Whatever happens around us – socio-political concerns; anxieties we may feel about the state of the church as an institution – the heart of the Christian message is still Jesus Christ crucified, risen, reigning, and now in the power of His atonement, calling, drawing, welcoming, pardoning, renewing, strengthening, preserving, and bringing joy – it is still the focus of Christian worship, and the fountain of the Christian life. Jesus Christ is the only Saviour!

Why do Christians hold that personal relationships matter more than anything else in the world, and that the truly human way to live is lovingly, constantly, unreservedly to give ourselves away to God and others, and that anything less than this offends God?

Ultimately, the answer is that we believe that Jesus was as fully human as He was divine, and that as He taught these things, so He lived them, and that at the deepest level of personhood, Jesus was the one perfect human life that the world has seen.

Why do Christians insist that God’s forgiveness of sins is only ever possible on the basis of an atoning sacrifice? It is because Jesus saw the atonement as the main purpose of HIs coming, and after three years as a preacher, He went to Jerusalem deliberately to die, in order that the Father’s will in this matter might be accomplished.

Why do Christians view the gatherings of thousands of congregations (the churches) not as a chain of clubs, but as outcrops of a single organic entity, within which they are brothers and sisters in one family of redeemed sinners, one body sharing a common link with Christ the head, sharing a new supernatural life? It is because Jesus taught His disciples to see His Father as their Father, HIs death as their ransom price, and Himself as the way to the Father, and now as their bread of life and the vine in which, as branches, they must abide.

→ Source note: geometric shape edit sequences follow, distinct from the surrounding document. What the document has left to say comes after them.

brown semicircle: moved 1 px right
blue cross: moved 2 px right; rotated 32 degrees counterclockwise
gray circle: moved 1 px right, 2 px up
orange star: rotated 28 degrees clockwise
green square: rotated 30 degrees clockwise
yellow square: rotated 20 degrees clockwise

Why do Christians maintain that full humanness requires embodiment, and hence look forward to physical resurrection? It is because they are sure that Jesus rose bodily from the state of death and that His risen life is the model for ours.

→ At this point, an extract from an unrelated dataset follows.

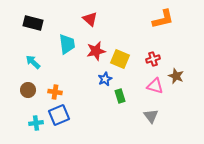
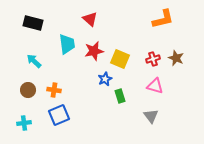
red star: moved 2 px left
cyan arrow: moved 1 px right, 1 px up
brown star: moved 18 px up
orange cross: moved 1 px left, 2 px up
cyan cross: moved 12 px left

And why do Christians cling to the hpe of a cosmic triumph of divine justice and power when the world around us seems to be slipping deeper into sins, evil, despite humanity’s best efforts and everything seems to degenerate into chaos and anarchy?

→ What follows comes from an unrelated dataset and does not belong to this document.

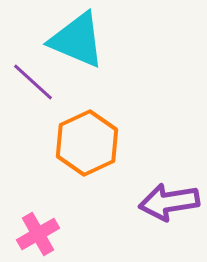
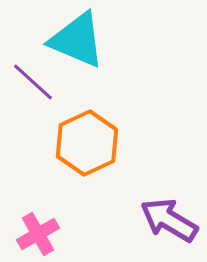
purple arrow: moved 18 px down; rotated 40 degrees clockwise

It is because we believe that God’s risen Son reigns, even hiddenly, over all things, and is pledged to return in glory to judge and renew this world which He, with the Father, and the Holy Spirit, first created.

How does the cross save? By being a blood sacrifice (Eph.5:1; Rom.3:25, 5:9). How did Christ’s sacrifice save us? By redeeming us from the jeopardy of guilt and exposure to God’s vindicatory wrath that we were in before (Gal. 3:13; 4:5). How did Christ’s sacrifice redeem us? By reconciling God to us and us to God, cancelling our sins (2 Clor.5:18-21) and ending the mutual hostility (Rom. 5:10). How did Christ’s sacrifice end God’s enmity to us? By being a propitiation – that is, as one who would turn aside his wrath, taking away sin (Rom.3:25).

How did Christ’s sacrifice have the propitiatory effect? By being a substitution – that is, a vicarious enduring of the retributive judgement declared against us (the curse of the law, Gal. 3:13; the tally of our sins nailed to the cross to account for Christ’s execution (Col.2:14).
He died for us, and now we go free. Salvation by substitution is the heart of the gospel message.